Exploring the Different Aspects of Hmong Culture

Established in 1994, the Association of Hmong Students (AHS) hosted its fourth annual Hmong Awareness Day (HAD) event at UCLA on April 5th, 2017.

To second-year AHS Secretary, Paja Thao, “HAD is an opportunity to make people on campus aware of my identity, where I’m from and who I am. It is a very important day for me because I’m able to immerse my friends on campus on what my culture has to offer and what my experiences was as a Hmong-American.”

The Hmong are an ethnic group from China, Laos, Thai, Vietnam and Myanmar.  

The UCLA community were welcomed with the opportunity to fully immerse in the Hmong culture through sensory, educational stations that included history, art and food.

The Hmong history station demonstrated a timeline of political events surrounding the Vietnam and Secret War that affected the Hmong people and pushed the population to disperse and find refuge in a number of Southeast Asian countries and throughout the United States.

The arts section included language, clothing and dance.

Third-year AHS External Vice President, Linda Moua, taught students the phonetic Hmong alphabet along with a few common terms like greeting words and pronouns.

AHS also showcased traditional Hmong clothing at the event modeled on its organization members.

Hmong garments are either handmade or bought from a seamstress at the annual Hmong New Year celebration that begins in November. The clothing typically responds to the two main dialects: white and green. White dialect speakers wear white skirts, whereas green speakers wear colored skirts. However, traditional Hmong clothing has evolved to accommodate a modern generation within its cultural group.

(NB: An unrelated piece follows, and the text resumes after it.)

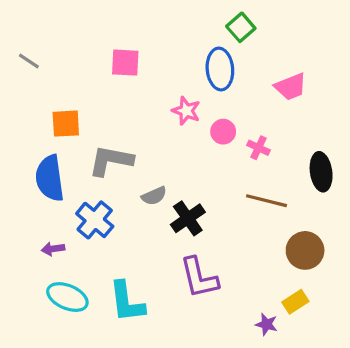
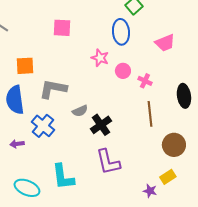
brown line: (266, 201) -> (150, 114), turned 70
cyan ellipse: (67, 297) -> (27, 188), moved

Keeping consistent with the visual presentations that the event is predominantly revolved around, AHS incorporated a traditional Hmong dance tutorial. With Hmong music in the background, interns taught enthusiastic spectators a short snippet of a full routine.

 

Interns Michelle Vang, Grace Yang and Mai Nhia Xiong

The UCLA community was also presented with a selection of Hmong dishes, including white rice, boiled salt and pepper chicken and Asian sausage, to relish. The Hmong dishes are heavily influenced by the other Southeast Asian cultures they are surrounded by. However, the one thing that distinguishes Hmong cuisine from neighboring cultures is its traditional religious beliefs regarding chicken. Postpartum, Hmong women must have a boiled chicken diet for a month to help their bodies heal and recover faster.

AHS External Vice President Linda Moua serves Hmong food to a UCLA community member.

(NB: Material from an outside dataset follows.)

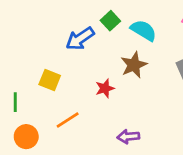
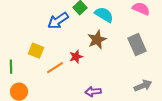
orange line: (68, 120) -> (55, 68), moved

Despite having a low number of participants compared to other cultural groups, AHS’s main objective is to establish and foster cultural awareness and identity, to provide a safe space on campus for Hmong students and student allies, and to encourage its members to become conscious student leaders for the Hmong community community.

AHS provides a support system and mentorship for its members through open discussions revolving around identity during its weekly meetings. In addition to weekly meetings, the AHS community challenges and provides opportunities for its members to gain leadership experience through various programs like its annual Higher-education Movement: Our Next Generation (H.M.O.N.G.) high school conference that will take place April 28-30.

“I continue being involved with AHS in hopes of providing a support system for lowerclassmen the same way AHS has done for me. I also believe in the work that AHS does, such as bringing awareness of the Hmong people to UCLA,” says Linda Moua.

With a welcoming environment for students to engage in the Hmong culture, “AHS is dedicated to upholding the voice of the Hmong community through advocacy for higher education and addressing community issues that are overlooked.”